While the characters can find themselves in absurd situations and the script takes liberties in claiming that the Romans first recorded classic country tunes, Adkins has sometimes served as true north when it comes to making sure that the musical history is accurate. “I remember one day I was reading the script and [a character says], ‘Well, Johnny Cash has written three number 1s while he’s in prison.’ I went to the director and said, ‘You can’t say that. That’s not true.’ They were like, ‘Well, you know…’ and I was like, ‘No, come on man. We can do all this other stuff and make it look like we’re all crazy about country music, but you can’t just take historical facts like that and make stuff up. » The script has been changed.

The show ticks many boxes for Adkins, including Albie singing classics of some of his heroes. “I have so much fun recording songs that I would never have touched. Songs like “A Country Boy Can Survive” by Hank Williams Jr. or “I Think I’ll Just Stay Here and Drink” by Merle Haggard. Stuff like that,” he says. “These are standards. These are hallowed ground. I would never have been there myself – but as Albie Roman, damn it, they claim these are his songs and he wrote them.

Adkins calls playing “a completely different colored horse” singing, but what he loves most about music – working with creatives to create something new – he’s also found with the collaborative process of creating a television show. “You’re just surrounded by these incredibly talented people — everyone from the key handle and groomsman to the cameraman and other actors you work with — and you just take a kick out of it,” he says. . “It’s just a stimulating environment. I like this feeling.

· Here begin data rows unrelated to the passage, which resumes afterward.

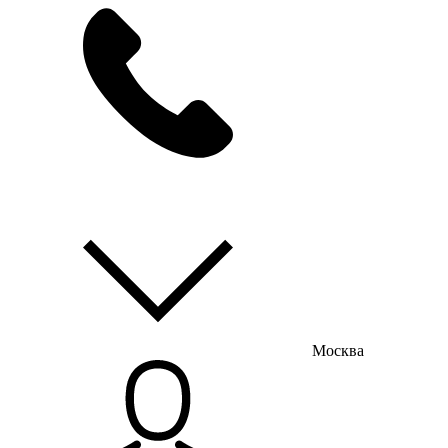
мы на связи
пн-пт с 9:00 до 18:00
Москва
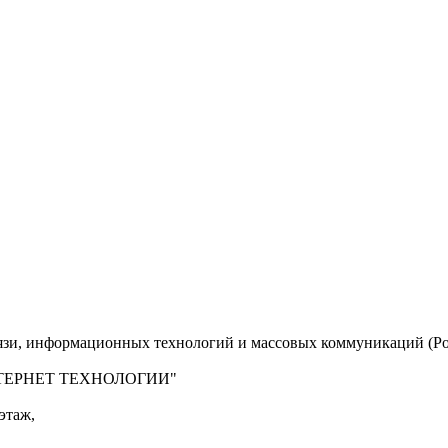
вязи, информационных технологий и массовых коммуникаций (Ро
 "ИНТЕРНЕТ ТЕХНОЛОГИИ"
этаж,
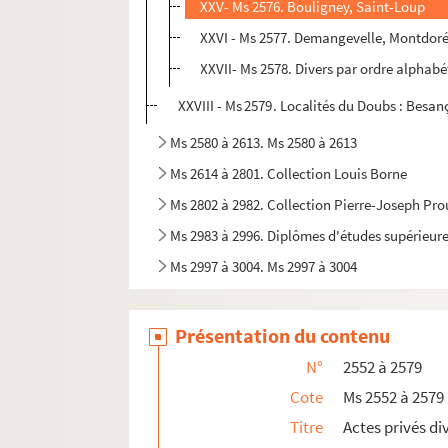
XXV- Ms 2576. Bouligney, Saint-Loup
XXVI - Ms 2577. Demangevelle, Montdoré,
XXVII- Ms 2578. Divers par ordre alphabé
XXVIII - Ms 2579. Localités du Doubs : Besa
Ms 2580 à 2613. Ms 2580 à 2613
Ms 2614 à 2801. Collection Louis Borne
Ms 2802 à 2982. Collection Pierre-Joseph Pr
Ms 2983 à 2996. Diplômes d'études supérieure
Ms 2997 à 3004. Ms 2997 à 3004
Présentation du contenu
N°
2552 à 2579
Cote
Ms 2552 à 2579
Titre
Actes privés d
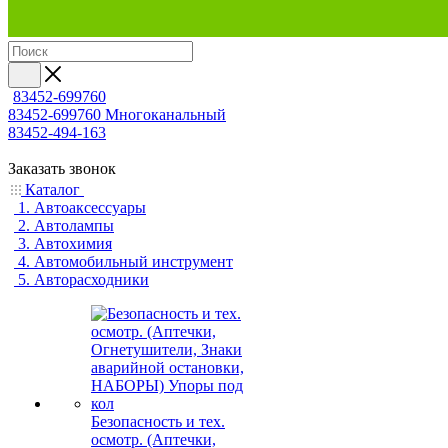
83452-699760
83452-699760
Многоканальный
83452-494-163
Заказать звонок
Каталог
1. Автоаксессуары
2. Автолампы
3. Автохимия
4. Автомобильный инструмент
5. Авторасходники
Безопасность и тех.
осмотр. (Аптечки,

It’s a great medicine. »

Adkins can also pretend to be married to Sarandon, who plays his wife. Going with the Oscar-winning actor “terrified” him at first, he says, but she quickly put him at ease. “She was very, very personable and went out of her way to make me feel comfortable,” he says.

True country royalty passes through the series to give the show a taste of authenticity: Twain, Martina McBride, Little Big Town and Tanya Tucker all make cameos during the first season. “I wanted it to feel like the Romans actually existed in our world,” says Owen, who helped lure the guest stars. “So I thought it was important in the script and Melissa [London Hilfers] agreed that we bring these characters real as themselves, and sometimes too exaggerated, as in the case of Shania. He suggests that should Monarch be renewed, Twain could make a return appearance.

As Joynew songs released weekly on Monarch will be available on digital service providers within hours of the episode ending via Arista/Monument. (Owen is co-president of Monument). A few songs have already been released to build anticipation, but Owen says some songs may play on the radio depending on the reaction. “Once these shows start airing, I think we’ll see some of the songs naturally rise to the top,” he says. “And then we’ll take advantage of it.”